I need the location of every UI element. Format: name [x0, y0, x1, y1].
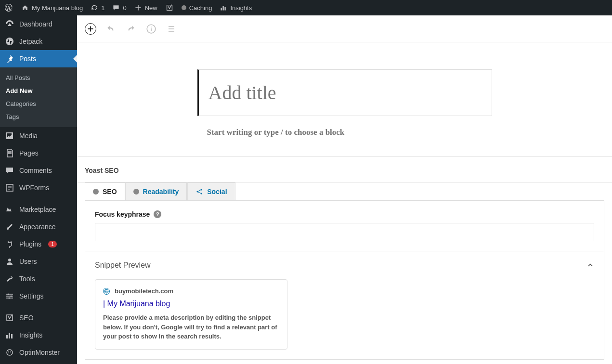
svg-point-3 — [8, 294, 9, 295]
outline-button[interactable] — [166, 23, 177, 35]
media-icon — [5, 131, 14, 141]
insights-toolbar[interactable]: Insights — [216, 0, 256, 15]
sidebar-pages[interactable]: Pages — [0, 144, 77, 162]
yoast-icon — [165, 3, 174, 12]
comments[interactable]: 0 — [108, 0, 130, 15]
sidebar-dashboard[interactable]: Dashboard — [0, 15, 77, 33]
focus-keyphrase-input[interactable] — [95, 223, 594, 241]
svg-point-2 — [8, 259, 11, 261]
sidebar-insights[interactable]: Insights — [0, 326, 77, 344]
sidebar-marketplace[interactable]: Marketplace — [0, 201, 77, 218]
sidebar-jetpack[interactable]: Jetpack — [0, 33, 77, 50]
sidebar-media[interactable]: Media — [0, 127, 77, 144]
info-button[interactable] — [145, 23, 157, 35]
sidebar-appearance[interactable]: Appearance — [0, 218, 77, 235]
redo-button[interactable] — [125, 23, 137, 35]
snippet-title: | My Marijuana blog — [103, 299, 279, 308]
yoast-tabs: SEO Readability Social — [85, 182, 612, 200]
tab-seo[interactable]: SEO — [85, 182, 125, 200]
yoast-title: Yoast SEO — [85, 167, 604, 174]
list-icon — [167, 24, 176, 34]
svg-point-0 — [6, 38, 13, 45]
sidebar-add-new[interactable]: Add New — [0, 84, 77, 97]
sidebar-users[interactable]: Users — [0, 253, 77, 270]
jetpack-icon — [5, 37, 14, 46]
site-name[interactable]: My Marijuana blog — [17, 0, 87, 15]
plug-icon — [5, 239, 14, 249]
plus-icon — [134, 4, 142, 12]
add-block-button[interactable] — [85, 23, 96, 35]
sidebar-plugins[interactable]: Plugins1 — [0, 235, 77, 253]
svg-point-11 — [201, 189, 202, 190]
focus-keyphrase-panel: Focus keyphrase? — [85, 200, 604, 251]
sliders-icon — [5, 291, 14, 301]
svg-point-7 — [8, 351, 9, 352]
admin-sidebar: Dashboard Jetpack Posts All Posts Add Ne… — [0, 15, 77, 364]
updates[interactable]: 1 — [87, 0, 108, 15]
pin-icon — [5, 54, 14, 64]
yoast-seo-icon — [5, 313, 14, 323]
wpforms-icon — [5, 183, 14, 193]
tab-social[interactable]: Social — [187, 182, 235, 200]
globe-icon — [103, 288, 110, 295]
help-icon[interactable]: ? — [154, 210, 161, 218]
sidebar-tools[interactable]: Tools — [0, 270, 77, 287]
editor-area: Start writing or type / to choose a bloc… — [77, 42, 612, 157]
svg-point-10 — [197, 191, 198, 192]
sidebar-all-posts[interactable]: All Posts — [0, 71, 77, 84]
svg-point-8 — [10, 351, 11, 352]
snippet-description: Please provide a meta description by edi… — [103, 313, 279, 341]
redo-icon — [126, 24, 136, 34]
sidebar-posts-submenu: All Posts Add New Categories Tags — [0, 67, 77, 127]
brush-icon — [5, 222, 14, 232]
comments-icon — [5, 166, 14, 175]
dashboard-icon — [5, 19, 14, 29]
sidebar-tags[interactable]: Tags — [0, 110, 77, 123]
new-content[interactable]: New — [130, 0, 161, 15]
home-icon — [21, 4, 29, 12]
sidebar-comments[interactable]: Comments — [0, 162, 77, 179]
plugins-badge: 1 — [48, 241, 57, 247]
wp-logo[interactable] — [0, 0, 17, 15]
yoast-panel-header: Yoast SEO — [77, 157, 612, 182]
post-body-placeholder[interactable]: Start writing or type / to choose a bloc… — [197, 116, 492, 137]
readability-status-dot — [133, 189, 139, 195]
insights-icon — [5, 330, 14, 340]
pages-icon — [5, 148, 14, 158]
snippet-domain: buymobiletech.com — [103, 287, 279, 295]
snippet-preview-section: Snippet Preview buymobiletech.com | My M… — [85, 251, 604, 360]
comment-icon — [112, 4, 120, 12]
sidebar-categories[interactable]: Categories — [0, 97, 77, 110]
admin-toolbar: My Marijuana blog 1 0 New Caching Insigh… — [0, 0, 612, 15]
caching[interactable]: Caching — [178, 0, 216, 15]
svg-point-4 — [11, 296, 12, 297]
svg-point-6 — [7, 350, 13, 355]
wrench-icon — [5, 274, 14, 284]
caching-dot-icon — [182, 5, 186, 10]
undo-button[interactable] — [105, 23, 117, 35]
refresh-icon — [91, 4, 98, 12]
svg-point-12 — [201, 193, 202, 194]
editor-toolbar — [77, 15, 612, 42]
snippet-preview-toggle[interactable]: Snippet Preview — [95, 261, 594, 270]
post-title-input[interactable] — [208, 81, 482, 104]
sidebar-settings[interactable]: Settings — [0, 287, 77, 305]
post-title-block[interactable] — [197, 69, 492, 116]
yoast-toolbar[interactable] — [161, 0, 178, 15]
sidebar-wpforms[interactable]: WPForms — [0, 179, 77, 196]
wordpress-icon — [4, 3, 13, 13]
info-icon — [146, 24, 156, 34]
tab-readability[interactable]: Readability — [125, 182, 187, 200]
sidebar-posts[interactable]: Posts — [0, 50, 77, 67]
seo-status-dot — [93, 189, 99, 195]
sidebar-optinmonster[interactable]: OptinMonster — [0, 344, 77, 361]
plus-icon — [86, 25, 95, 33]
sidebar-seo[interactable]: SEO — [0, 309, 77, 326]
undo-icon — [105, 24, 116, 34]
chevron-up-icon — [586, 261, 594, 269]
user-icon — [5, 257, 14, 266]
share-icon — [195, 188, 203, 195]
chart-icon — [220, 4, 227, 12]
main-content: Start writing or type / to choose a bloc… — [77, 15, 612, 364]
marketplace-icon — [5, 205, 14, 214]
◇ ◇ ◇ ◇ ◇
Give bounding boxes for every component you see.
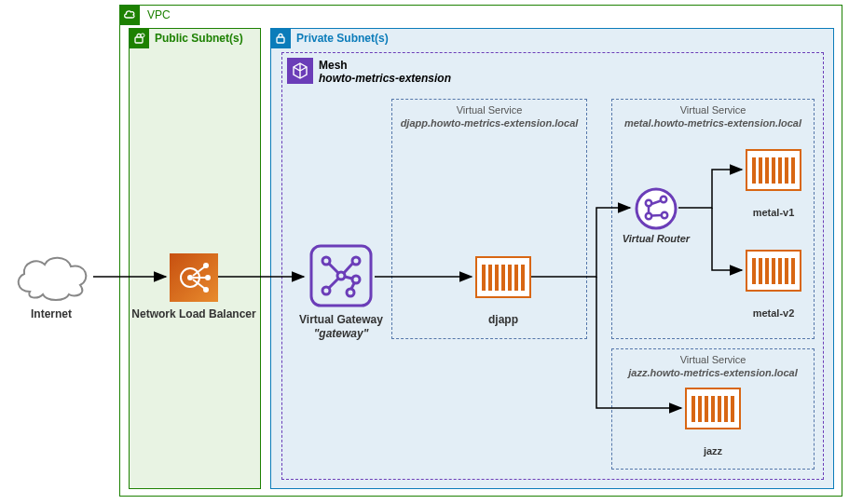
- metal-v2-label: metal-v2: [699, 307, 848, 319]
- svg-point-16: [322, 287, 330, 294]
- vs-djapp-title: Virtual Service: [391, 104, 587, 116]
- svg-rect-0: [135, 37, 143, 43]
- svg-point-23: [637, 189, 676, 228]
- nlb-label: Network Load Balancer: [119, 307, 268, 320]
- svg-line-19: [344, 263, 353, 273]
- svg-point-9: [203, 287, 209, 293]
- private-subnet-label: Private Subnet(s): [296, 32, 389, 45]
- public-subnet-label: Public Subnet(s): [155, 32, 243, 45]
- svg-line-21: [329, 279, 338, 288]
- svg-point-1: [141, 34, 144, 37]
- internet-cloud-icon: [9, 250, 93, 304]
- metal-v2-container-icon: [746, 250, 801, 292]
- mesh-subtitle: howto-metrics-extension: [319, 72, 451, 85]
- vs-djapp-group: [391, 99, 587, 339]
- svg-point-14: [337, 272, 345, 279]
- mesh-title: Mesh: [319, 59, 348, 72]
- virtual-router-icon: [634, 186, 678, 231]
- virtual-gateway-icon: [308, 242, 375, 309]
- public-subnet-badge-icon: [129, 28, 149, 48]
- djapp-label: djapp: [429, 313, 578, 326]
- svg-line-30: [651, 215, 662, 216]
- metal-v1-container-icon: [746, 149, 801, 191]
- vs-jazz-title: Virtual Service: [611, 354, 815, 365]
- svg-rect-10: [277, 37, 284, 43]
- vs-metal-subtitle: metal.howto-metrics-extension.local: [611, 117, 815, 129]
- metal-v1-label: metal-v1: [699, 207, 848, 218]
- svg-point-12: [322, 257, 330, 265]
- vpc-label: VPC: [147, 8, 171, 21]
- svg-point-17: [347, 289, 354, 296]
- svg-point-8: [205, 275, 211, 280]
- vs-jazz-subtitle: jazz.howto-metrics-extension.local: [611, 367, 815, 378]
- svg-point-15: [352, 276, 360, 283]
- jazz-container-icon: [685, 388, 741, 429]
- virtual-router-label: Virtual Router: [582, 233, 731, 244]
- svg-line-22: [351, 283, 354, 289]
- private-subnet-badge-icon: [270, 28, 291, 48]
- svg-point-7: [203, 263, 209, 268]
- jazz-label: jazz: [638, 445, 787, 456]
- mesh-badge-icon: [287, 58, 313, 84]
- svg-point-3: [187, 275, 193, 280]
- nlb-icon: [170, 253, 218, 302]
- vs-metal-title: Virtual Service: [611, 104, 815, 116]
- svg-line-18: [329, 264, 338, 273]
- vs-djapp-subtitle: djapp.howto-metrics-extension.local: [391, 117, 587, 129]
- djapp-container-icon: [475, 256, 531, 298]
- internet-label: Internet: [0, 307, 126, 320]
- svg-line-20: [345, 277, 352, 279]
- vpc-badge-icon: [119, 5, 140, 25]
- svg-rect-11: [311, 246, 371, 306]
◇ ◇ ◇ ◇ ◇
Would you report every line of the entries above containing the word "private"?

- _Answer for the task_:
- private-subnet-label: Private Subnet(s): [296, 32, 389, 45]
- private-subnet-badge-icon: [270, 28, 291, 48]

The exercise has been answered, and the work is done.